Convolution layers are great in recording the exact area of highlights of the picture. A major issue for convolution neural networks is that they compute the particular highlights from a given picture and any adjustment of the picture, for example, zooming, panning and some other actual change brings about mistaken forecasts at the end of the day you can say that they are interpretation variation implies they will be changed if there is any actual interpretation.
To make the learned features more smooth average pooling is commonly used which results in downsampling the input image by learning the average features in (2,2) window located in the result of the previous convolution. Let us clarify this with an example.
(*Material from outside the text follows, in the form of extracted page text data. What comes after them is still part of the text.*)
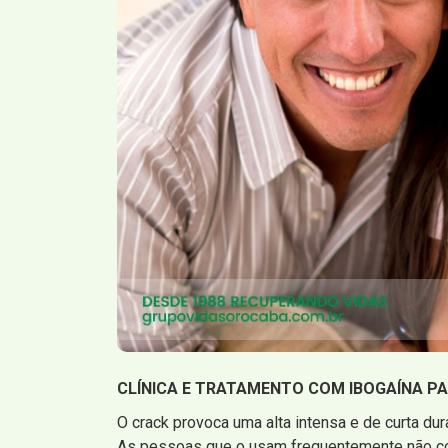
CLÍNICA E TRATAMENTO COM IBOGAÍNA PA
O crack provoca uma alta intensa e de curta du
As pessoas que o usam frequentemente não c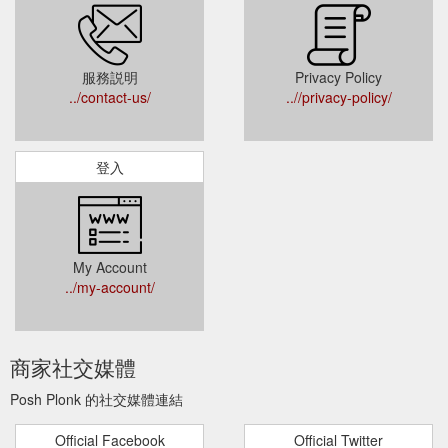
服務説明
Privacy Policy
../contact-us/
..//privacy-policy/
登入
My Account
../my-account/
商家社交媒體
Posh Plonk 的社交媒體連結
Official Facebook
Official Twitter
Suppose that we have an input two-dimensional padded matrix:
We will use a vertical line detector kernel to detect vertical lines; the filter is also a two-dimensional matrix and would look as follows:
The result of convolution operation would look as:
Now we will use the average-pooling layer to learn the average features in a (2,2) window from the resultant matrix, the operation looks as follows:
Average (0.0, 2.0) = [1.25]
Since our output from the convolution operation is a (3,3) matrix, average-pooling would only look at the first (2,2) window and by default average pool layer has a stride of 2 so it will skip the others as it will be out of its scope but would output the most average feature calculated as:
Average = (0.0 + 2.0+ 0.0+ 3.0)/4 = [1.25]
Average pooling makes the convolution operation smoother. It adds a small amount of translation invariance, which means that if input images are translated by a small amount, the result will not be affected.